The third-ranking Democrat in the House was answering questions on C-SPAN when he referred to "sexting" as a way to reach out to potential voters before Election Day.
Take a look:
Clyburn's slipup, caught by the Daily Caller, came in response to a viewer who called in with concern over the shootings of Trayvon Martin and Michael Brown, asking how those affected could use social media to organize.
"Use the tools that we have," he replied. "We've got great tools to communicate about everything else. We can text. What do we call it? Sexting. Let's do some voting, organizing over the Internet. We've got the tools. Let's use them for a new massive movement that will make sure that we can have in November 2014 the kind of turnout at the polls that we had in 2012 in November."
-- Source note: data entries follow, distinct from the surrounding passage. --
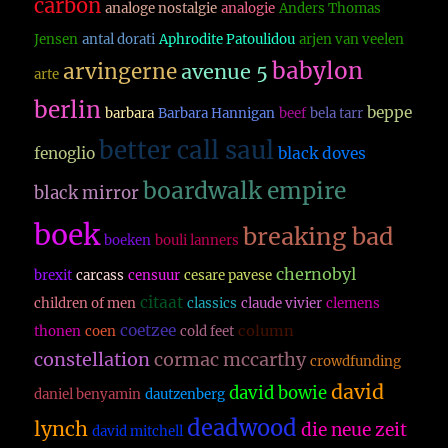
carbon
analoge nostalgie
analogie
Anders Thomas
Jensen
antal dorati
Aphrodite Patoulidou
arjen van veelen
babylon
arvingerne
avenue 5
arte
berlin
beppe
barbara
Barbara Hannigan
beef
bela tarr
better call saul
fenoglio
black doves
boardwalk empire
black mirror
boek
breaking bad
boeken
bouli lanners
chernobyl
brexit
carcass
censuur
cesare pavese
citaat
children of men
classics
claude vivier
clemens
coetzee
column
thonen
coen
cold feet
constellation
cormac mccarthy
crowdfunding
david
david bowie
daniel benyamin
dautzenberg
deadwood
lynch
die neue zeit
david mitchell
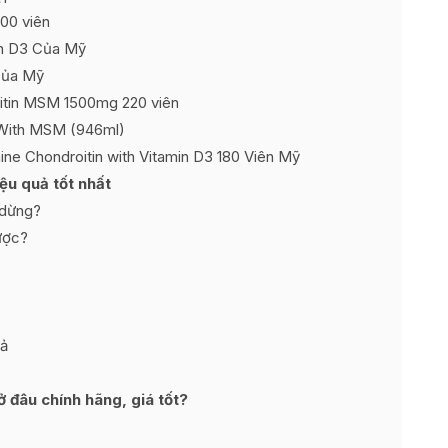
00 viên
in D3 Của Mỹ
của Mỹ
tin MSM 1500mg 220 viên
 With MSM (946ml)
mine Chondroitin with Vitamin D3 180 Viên Mỹ
ệu quả tốt nhất
 dừng?
ược?
iả
đâu chính hãng, giá tốt?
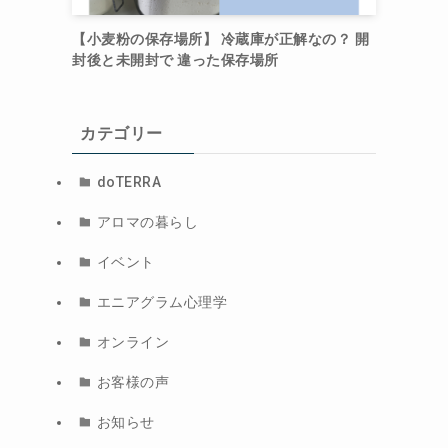
【小麦粉の保存場所】 冷蔵庫が正解なの？ 開
封後と未開封で 違った保存場所
カテゴリー
doTERRA
アロマの暮らし
イベント
エニアグラム心理学
オンライン
お客様の声
お知らせ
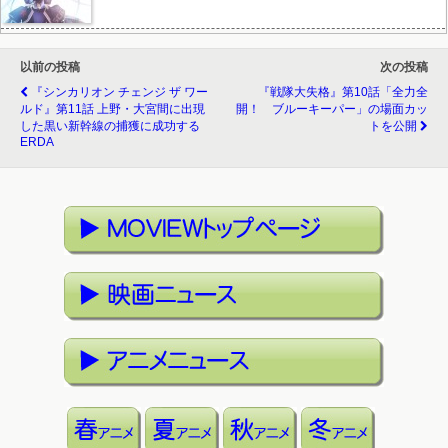
以前の投稿
次の投稿
『シンカリオン チェンジ ザ ワー
『戦隊大失格』第10話「全力全
ルド』第11話 上野・大宮間に出現
開！ ブルーキーパー」の場面カッ
した黒い新幹線の捕獲に成功する
トを公開
ERDA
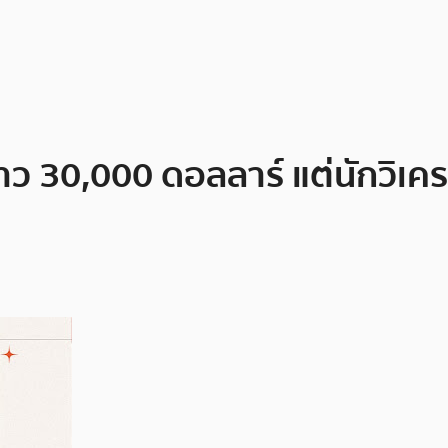
ราว 30,000 ดอลลาร์ แต่นักวิเค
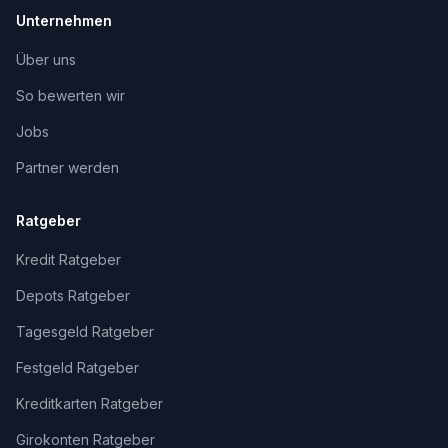
Unternehmen
Über uns
So bewerten wir
Jobs
Partner werden
Ratgeber
Kredit Ratgeber
Depots Ratgeber
Tagesgeld Ratgeber
Festgeld Ratgeber
Kreditkarten Ratgeber
Girokonten Ratgeber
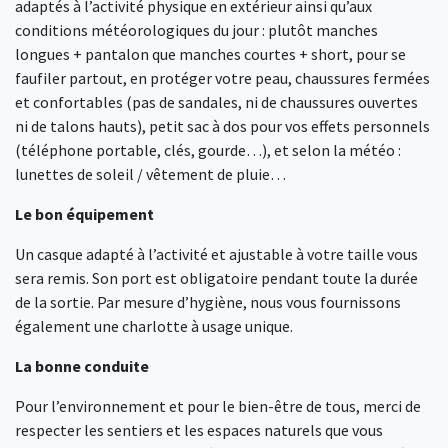
adaptés à l’activité physique en extérieur ainsi qu’aux
conditions météorologiques du jour : plutôt manches
longues + pantalon que manches courtes + short, pour se
faufiler partout, en protéger votre peau, chaussures fermées
et confortables (pas de sandales, ni de chaussures ouvertes
ni de talons hauts), petit sac à dos pour vos effets personnels
(téléphone portable, clés, gourde…), et selon la météo :
lunettes de soleil / vêtement de pluie…
Le bon équipement
Un casque adapté à l’activité et ajustable à votre taille vous
sera remis. Son port est obligatoire pendant toute la durée
de la sortie. Par mesure d’hygiène, nous vous fournissons
également une charlotte à usage unique.
La bonne conduite
Pour l’environnement et pour le bien-être de tous, merci de
respecter les sentiers et les espaces naturels que vous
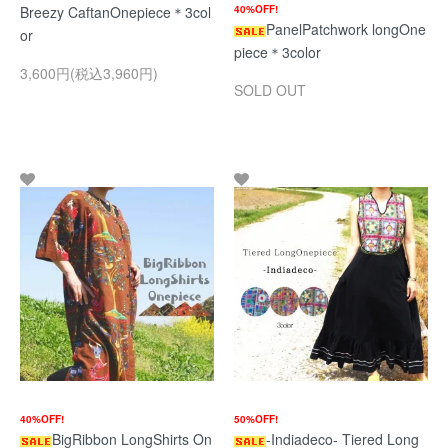
Breezy CaftanOnepiece＊3col
40%OFF!
PanelPatchwork longOne
or
piece＊3color
3,600円(税込3,960円)
SOLD OUT
40%OFF!
50%OFF!
BigRibbon LongShirts On
-Indiadeco- Tiered Long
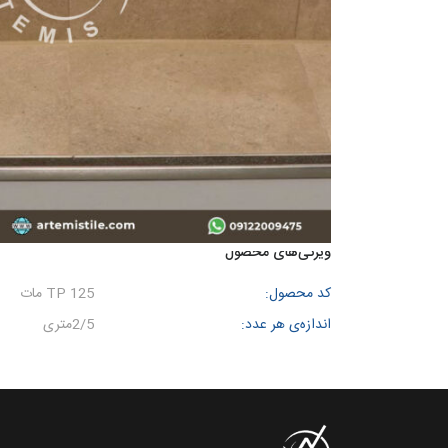
ویژگی‌های محصول
کد محصول:
TP 125 مات
اندازه‌ی هر عدد:
2/5متری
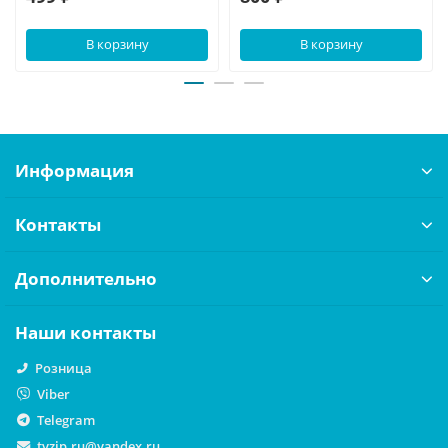
В корзину
В корзину
Информация
Контакты
Дополнительно
Наши контакты
Розница
Viber
Telegram
tvzip.ru@yandex.ru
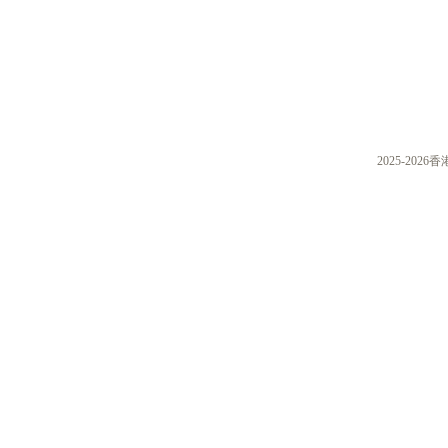
2025-20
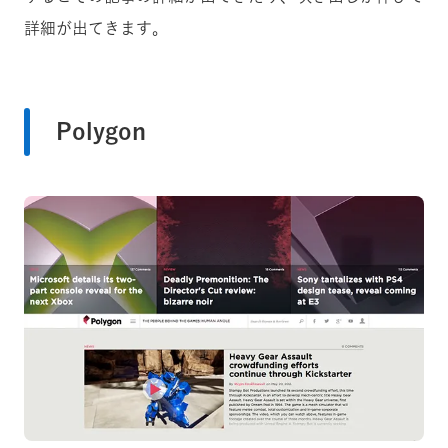
詳細が出てきます。
Polygon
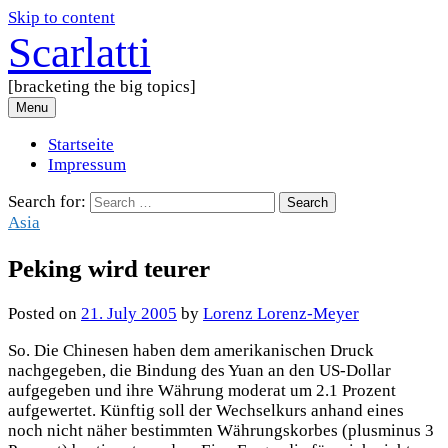
Skip to content
Scarlatti
[bracketing the big topics]
Menu
Startseite
Impressum
Search for:
Asia
Peking wird teurer
Posted
on
21. July 2005
by
Lorenz Lorenz-Meyer
So. Die Chinesen haben dem amerikanischen Druck
nachgegeben, die Bindung des Yuan an den US-Dollar
aufgegeben und ihre Währung moderat um 2.1 Prozent
aufgewertet. Künftig soll der Wechselkurs anhand eines
noch nicht näher bestimmten Währungskorbes (plusminus 3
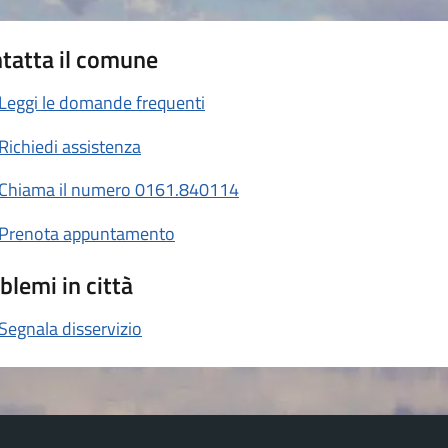
tatta il comune
Leggi le domande frequenti
Richiedi assistenza
Chiama il numero 0161.840114
Prenota appuntamento
blemi in città
Segnala disservizio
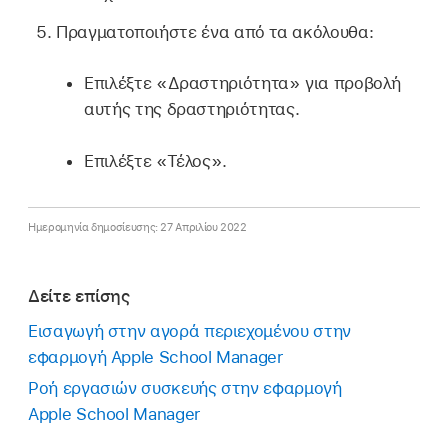
Πραγματοποιήστε ένα από τα ακόλουθα:
Επιλέξτε «Δραστηριότητα» για προβολή
αυτής της δραστηριότητας.
Επιλέξτε «Τέλος».
Ημερομηνία δημοσίευσης: 27 Απριλίου 2022
Δείτε επίσης
Εισαγωγή στην αγορά περιεχομένου στην
εφαρμογή Apple School Manager
Ροή εργασιών συσκευής στην εφαρμογή
Apple School Manager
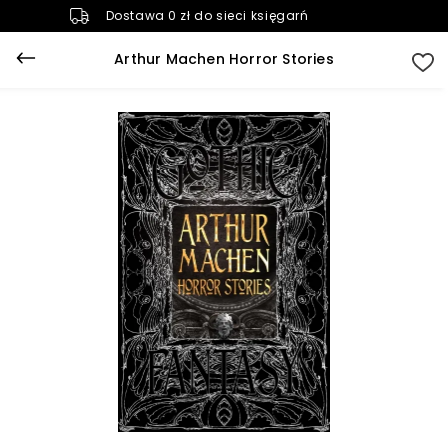
Dostawa 0 zł do sieci księgarń
Arthur Machen Horror Stories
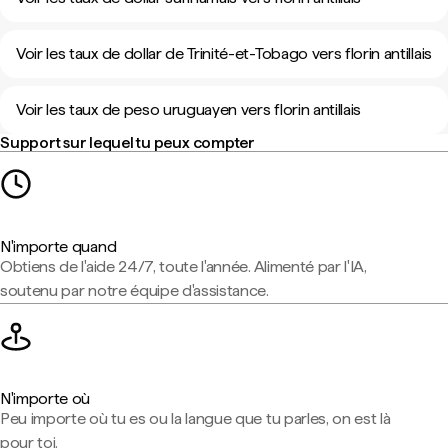
Voir les taux de dollar de Trinité-et-Tobago vers florin antillais
Voir les taux de peso uruguayen vers florin antillais
Support sur lequel tu peux compter
N'importe quand
Obtiens de l'aide 24/7, toute l'année. Alimenté par l'IA,
soutenu par notre équipe d'assistance.
N'importe où
Peu importe où tu es ou la langue que tu parles, on est là
pour toi.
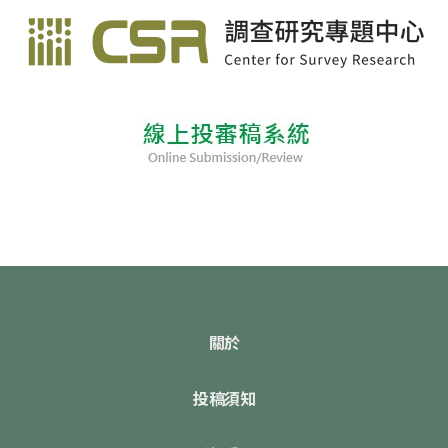
關於
投稿須知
It's going to take more than a harmless (though hilarious) mix-up to prevent Clyburn from re-election. Roll Call rates his seat as "safe" for the upcoming election. (The other six districts in South Carolina, per Roll Call, are "safe" Republican wins.)
Getting the word out to voters is a bigger deal one state over where, as Slate explains, Democrats are trying to use big minority-voter registration numbers to turn Georgia blue. Michelle Nunn, the party's Senate candidate, and Jason Carter, its gubernatorial one, are locked in tight races that could end up in upset victories if Dems get enough new voters out to the polls in November.
The strategy in Georgia, one would assume, does not involve sexting voters.